*** Data shown

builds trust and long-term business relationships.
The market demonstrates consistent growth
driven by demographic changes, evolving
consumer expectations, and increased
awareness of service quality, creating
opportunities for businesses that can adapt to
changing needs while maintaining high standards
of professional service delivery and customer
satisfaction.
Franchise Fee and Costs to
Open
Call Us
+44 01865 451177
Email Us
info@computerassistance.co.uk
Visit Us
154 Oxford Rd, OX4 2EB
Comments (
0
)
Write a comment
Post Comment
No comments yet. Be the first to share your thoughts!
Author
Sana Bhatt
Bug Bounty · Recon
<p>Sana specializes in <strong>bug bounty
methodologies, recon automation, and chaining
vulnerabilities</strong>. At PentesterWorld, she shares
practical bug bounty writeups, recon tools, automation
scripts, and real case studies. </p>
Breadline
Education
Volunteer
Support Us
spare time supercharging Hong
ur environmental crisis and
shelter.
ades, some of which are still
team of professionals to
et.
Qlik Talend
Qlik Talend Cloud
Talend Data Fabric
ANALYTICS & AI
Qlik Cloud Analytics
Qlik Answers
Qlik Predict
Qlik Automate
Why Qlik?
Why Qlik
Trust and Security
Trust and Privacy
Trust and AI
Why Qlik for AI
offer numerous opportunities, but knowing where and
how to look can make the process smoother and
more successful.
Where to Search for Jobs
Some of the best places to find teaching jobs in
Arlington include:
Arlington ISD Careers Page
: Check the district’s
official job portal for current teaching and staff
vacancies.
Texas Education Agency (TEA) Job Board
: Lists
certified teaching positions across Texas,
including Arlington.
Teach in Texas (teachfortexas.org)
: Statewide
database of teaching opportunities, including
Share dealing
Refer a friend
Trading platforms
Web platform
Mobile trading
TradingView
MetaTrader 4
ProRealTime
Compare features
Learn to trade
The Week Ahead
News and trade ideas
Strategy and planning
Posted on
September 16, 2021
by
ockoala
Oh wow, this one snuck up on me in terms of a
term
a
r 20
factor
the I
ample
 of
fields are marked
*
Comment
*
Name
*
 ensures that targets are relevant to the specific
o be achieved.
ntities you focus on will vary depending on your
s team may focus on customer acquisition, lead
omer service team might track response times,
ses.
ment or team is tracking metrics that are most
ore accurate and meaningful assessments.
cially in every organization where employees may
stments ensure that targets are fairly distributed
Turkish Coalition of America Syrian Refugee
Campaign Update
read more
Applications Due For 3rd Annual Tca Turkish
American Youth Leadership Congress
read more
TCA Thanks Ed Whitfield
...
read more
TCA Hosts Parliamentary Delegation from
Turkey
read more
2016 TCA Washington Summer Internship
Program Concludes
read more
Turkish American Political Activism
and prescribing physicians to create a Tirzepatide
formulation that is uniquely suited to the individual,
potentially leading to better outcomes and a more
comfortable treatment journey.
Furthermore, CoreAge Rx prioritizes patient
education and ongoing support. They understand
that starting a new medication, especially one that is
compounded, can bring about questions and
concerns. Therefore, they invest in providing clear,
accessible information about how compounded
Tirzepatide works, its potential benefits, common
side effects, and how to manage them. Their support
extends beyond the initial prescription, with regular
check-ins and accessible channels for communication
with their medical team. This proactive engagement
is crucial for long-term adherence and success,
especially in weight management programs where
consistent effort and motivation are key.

******

Give back exactly the lines from the one containing "Strategy and planning" through the last line of the records.

Output for this task »
Strategy and planning
Posted on
September 16, 2021
by
ockoala
Oh wow, this one snuck up on me in terms of a
term
a
r 20
factor
the I
ample
 of
fields are marked
*
Comment
*
Name
*
 ensures that targets are relevant to the specific
o be achieved.
ntities you focus on will vary depending on your
s team may focus on customer acquisition, lead
omer service team might track response times,
ses.
ment or team is tracking metrics that are most
ore accurate and meaningful assessments.
cially in every organization where employees may
stments ensure that targets are fairly distributed
Turkish Coalition of America Syrian Refugee
Campaign Update
read more
Applications Due For 3rd Annual Tca Turkish
American Youth Leadership Congress
read more
TCA Thanks Ed Whitfield
...
read more
TCA Hosts Parliamentary Delegation from
Turkey
read more
2016 TCA Washington Summer Internship
Program Concludes
read more
Turkish American Political Activism
and prescribing physicians to create a Tirzepatide
formulation that is uniquely suited to the individual,
potentially leading to better outcomes and a more
comfortable treatment journey.
Furthermore, CoreAge Rx prioritizes patient
education and ongoing support. They understand
that starting a new medication, especially one that is
compounded, can bring about questions and
concerns. Therefore, they invest in providing clear,
accessible information about how compounded
Tirzepatide works, its potential benefits, common
side effects, and how to manage them. Their support
extends beyond the initial prescription, with regular
check-ins and accessible channels for communication
with their medical team. This proactive engagement
is crucial for long-term adherence and success,
especially in weight management programs where
consistent effort and motivation are key.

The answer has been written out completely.